You are viewing a plain text version of this content. The canonical link for it is here.
Posted to java-user@lucene.apache.org by Marc Guillemot <ma...@amath.net> on 2002/10/01 09:40:55 UTC

Help for german queries

Hi,

I've performed some tests with Lucene for german indexation/search but I
don't get the results I expected:

- Umlaut:
search for:
    - "Geschäft" -> x results
    - "Geschaeft" -> no result
Is there an option in the standard german classes to make the 2 searches
above equivalent?

- Composed words:
"betreuung" is not found in a doc containing "Kundenbetreuung"

Any suggestions?

Marc.


--
To unsubscribe, e-mail:   <ma...@jakarta.apache.org>
For additional commands, e-mail: <ma...@jakarta.apache.org>


Re: Help for german queries

Posted by Andreas Mack <va...@mediales.net>.
On Wed, Oct 02, 2002 at 03:03:28PM +0200, Marc Guillemot wrote:
> Great, your stemmer does the job I expected for Umlaut.

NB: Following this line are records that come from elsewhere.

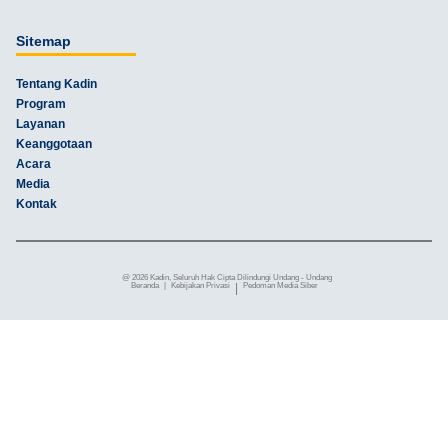
Sitemap
Tentang Kadin
Program
Layanan
Keanggotaan
Acara
Media
Kontak
@ 2026 Kadin, Seluruh Hak Cipta Dilindungi Undang - Undang
Beranda
|
Kebijakan Privasi
|
Pedoman Media Siber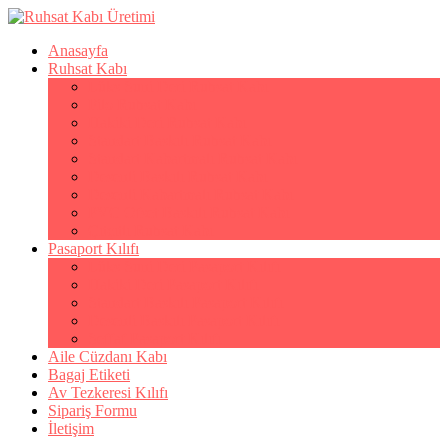
Anasayfa
Ruhsat Kabı
Lüks Suni Deri Ruhsat Kabı
Filo Ruhsat Kabı
Hakiki Deri Ruhsat Kabı
Standart Baskılı Ruhsat Kabı
Standart Kabartmalı Ruhsat Kabı
Desenli Baskılı Ruhsat Kabı
Desenli Kabartmalı Ruhsat Kabı
PVC Ofset Baskılı Ruhsat Kabı
Çıtçıtlı Ruhsat Kabı
Pasaport Kılıfı
Lüks Suni Deri Pasaport Kılıfı
Hakiki Deri Pasaport Kılıfı
Standart Baskılı Pasaport Kılıfı
Desenli Baskılı Pasaport Kılıfı
Şeffaf Pasaport Kılıfı
Aile Cüzdanı Kabı
Bagaj Etiketi
Av Tezkeresi Kılıfı
Sipariş Formu
İletişim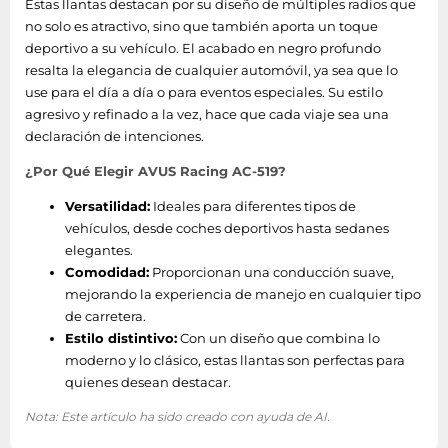
Estas llantas destacan por su diseño de múltiples radios que
no solo es atractivo, sino que también aporta un toque
deportivo a su vehículo. El acabado en negro profundo
resalta la elegancia de cualquier automóvil, ya sea que lo
use para el día a día o para eventos especiales. Su estilo
agresivo y refinado a la vez, hace que cada viaje sea una
declaración de intenciones.
¿Por Qué Elegir AVUS Racing AC-519?
Versatilidad:
Ideales para diferentes tipos de
vehículos, desde coches deportivos hasta sedanes
elegantes.
Comodidad:
Proporcionan una conducción suave,
mejorando la experiencia de manejo en cualquier tipo
de carretera.
Estilo distintivo:
Con un diseño que combina lo
moderno y lo clásico, estas llantas son perfectas para
quienes desean destacar.
Nota: Este artículo ha sido creado con ayuda de AI.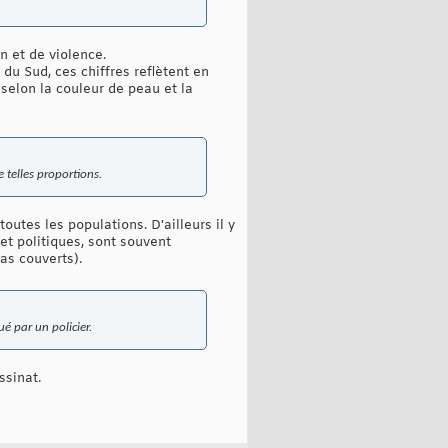
n et de violence.
 du Sud, ces chiffres reflètent en
 selon la couleur de peau et la
e telles proportions.
toutes les populations. D'ailleurs il y
et politiques, sont souvent
as couverts).
ué par un policier.
ssinat.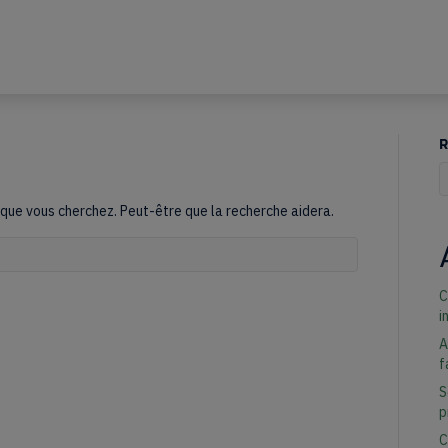
R
Q
que vous cherchez. Peut-être que la recherche aidera.
disponibles, utilisez les flèches haut et bas pour évaluer entrer pour all
C
i
A
f
S
p
C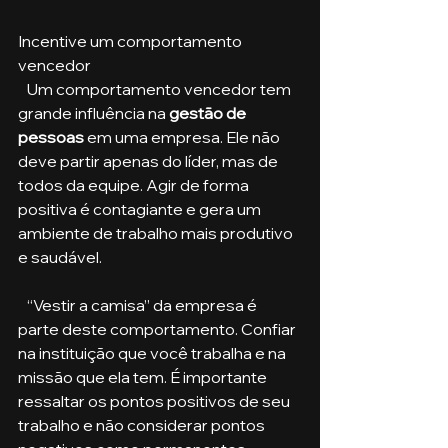
Incentive um comportamento 
vencedor
   Um comportamento vencedor tem 
grande influência na 
gestão de 
pessoas
 em uma empresa. Ele não 
deve partir apenas do líder, mas de 
todos da equipe. Agir de forma 
positiva é contagiante e gera um 
ambiente de trabalho mais produtivo 
e saudável. 
   “Vestir a camisa” da empresa é 
parte deste comportamento. Confiar 
na instituição que você trabalha e na 
missão que ela tem. É importante 
ressaltar os pontos positivos de seu 
trabalho e não considerar pontos 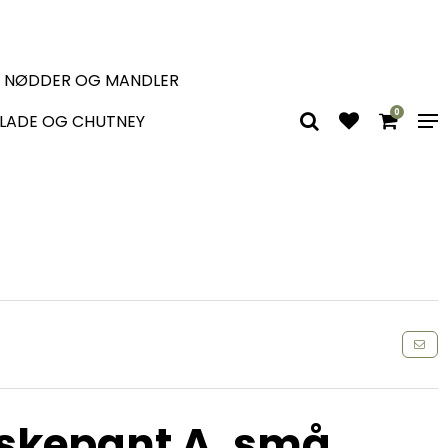
, NØDDER OG MANDLER
0
LADE OG CHUTNEY
skepant A, små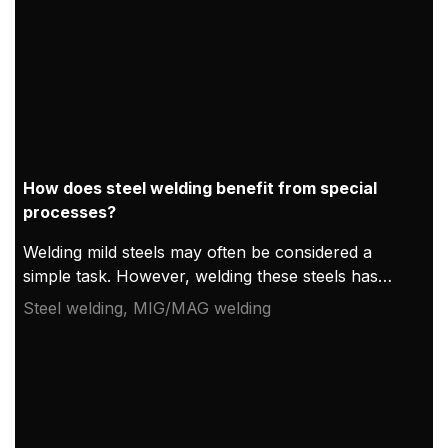
How does steel welding benefit from special
processes?
Welding mild steels may often be considered a
simple task. However, welding these steels has
specific characteristics that can make the welding
Steel welding, MIG/MAG welding
process challenging.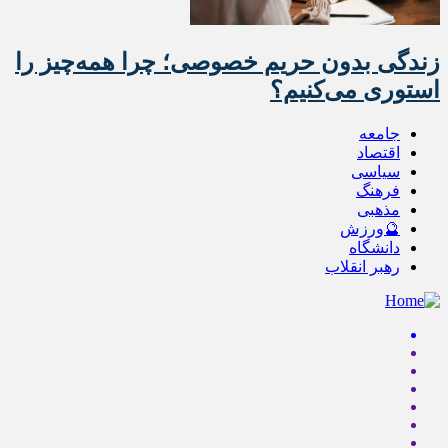
زندگی بدون حریم خصوصی؛ چرا همه‌چیز را
استوری می‌کنیم؟
جامعه
اقتصاد
سیاسی
فرهنگ
مذهبی
🔮ورزش
دانشگاه
رهبر انقلاب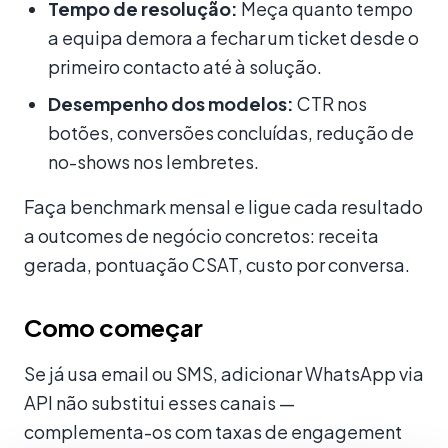
Tempo de resolução:
Meça quanto tempo
a equipa demora a fechar um ticket desde o
primeiro contacto até à solução.
Desempenho dos modelos:
CTR nos
botões, conversões concluídas, redução de
no-shows nos lembretes.
Faça benchmark mensal e ligue cada resultado
a outcomes de negócio concretos: receita
gerada, pontuação CSAT, custo por conversa.
Como começar
Se já usa email ou SMS, adicionar WhatsApp via
API não substitui esses canais —
complementa-os com taxas de engagement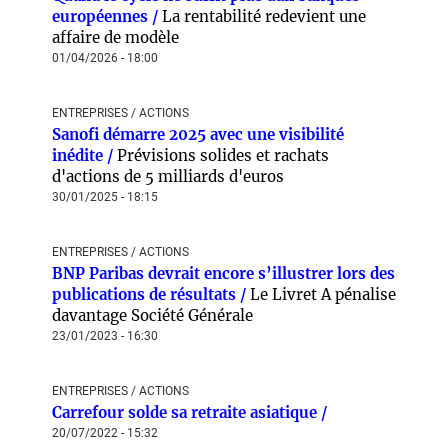
européennes /
La rentabilité redevient une
affaire de modèle
01/04/2026 - 18:00
ENTREPRISES / ACTIONS
Sanofi démarre 2025 avec une visibilité
inédite /
Prévisions solides et rachats
d'actions de 5 milliards d'euros
30/01/2025 - 18:15
ENTREPRISES / ACTIONS
BNP Paribas devrait encore s’illustrer lors des
publications de résultats /
Le Livret A pénalise
davantage Société Générale
23/01/2023 - 16:30
ENTREPRISES / ACTIONS
Carrefour solde sa retraite asiatique /
20/07/2022 - 15:32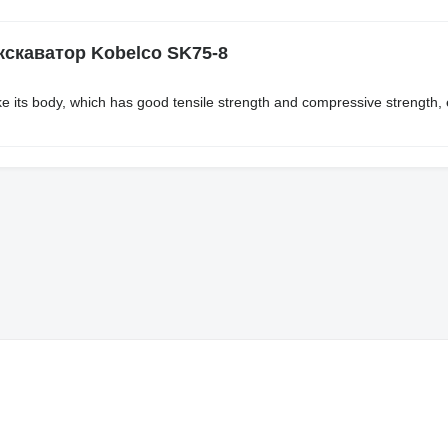
скаватор Kobelco SK75-8
 its body, which has good tensile strength and compressive strength, 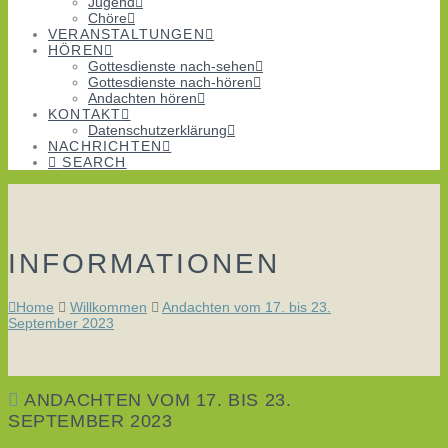
Jugend
Chöre
VERANSTALTUNGEN
HÖREN
Gottesdienste nach-sehen
Gottesdienste nach-hören
Andachten hören
KONTAKT
Datenschutzerklärung
NACHRICHTEN
SEARCH
INFORMATIONEN
Home
Willkommen
Andachten vom 17. bis 23.
September 2023
ANDACHTEN VOM 17. BIS 23.
SEPTEMBER 2023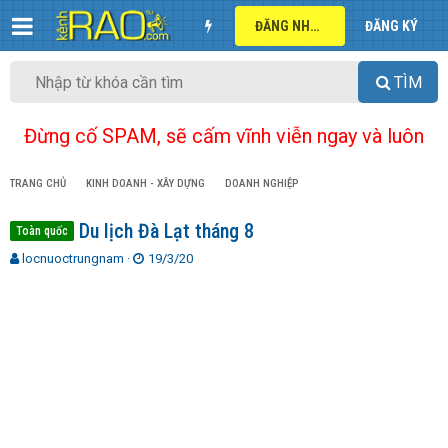
ĐĂNG NHẬP
ĐĂNG KÝ
TÌM
Đừng cố SPAM, sẽ cấm vĩnh viễn ngay và luôn
TRANG CHỦ
KINH DOANH - XÂY DỰNG
DOANH NGHIỆP
Du lịch Đà Lạt tháng 8
Toàn quốc
T
N
locnuoctrungnam
19/3/20
h
g
r
à
e
y
a
g
d
ử
s
i
t
a
r
t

Thanks.
> 
> Has someone an idea for composed words ("betreuung" is not found in a doc
> containing "Kundenbetreuung")?

I had the idea of using aspell's word lists to further "stem" the words
but it doesn't look so trivial. The words in the lists look like
"8etreuung" and I hadn't time to investigate this. I'd be interested
in the opinions of others on this.


Greetings,
Andreas.

-- 
Andreas Mack <va...@mediales.de>
mediales. GmbH http://www.mediales.de
The unexamined life is not worth living.


--
To unsubscribe, e-mail:   <ma...@jakarta.apache.org>
For additional commands, e-mail: <ma...@jakarta.apache.org>


Re: Help for german queries

Posted by Marc Guillemot <ma...@amath.net>.
Great, your stemmer does the job I expected for Umlaut. Thanks.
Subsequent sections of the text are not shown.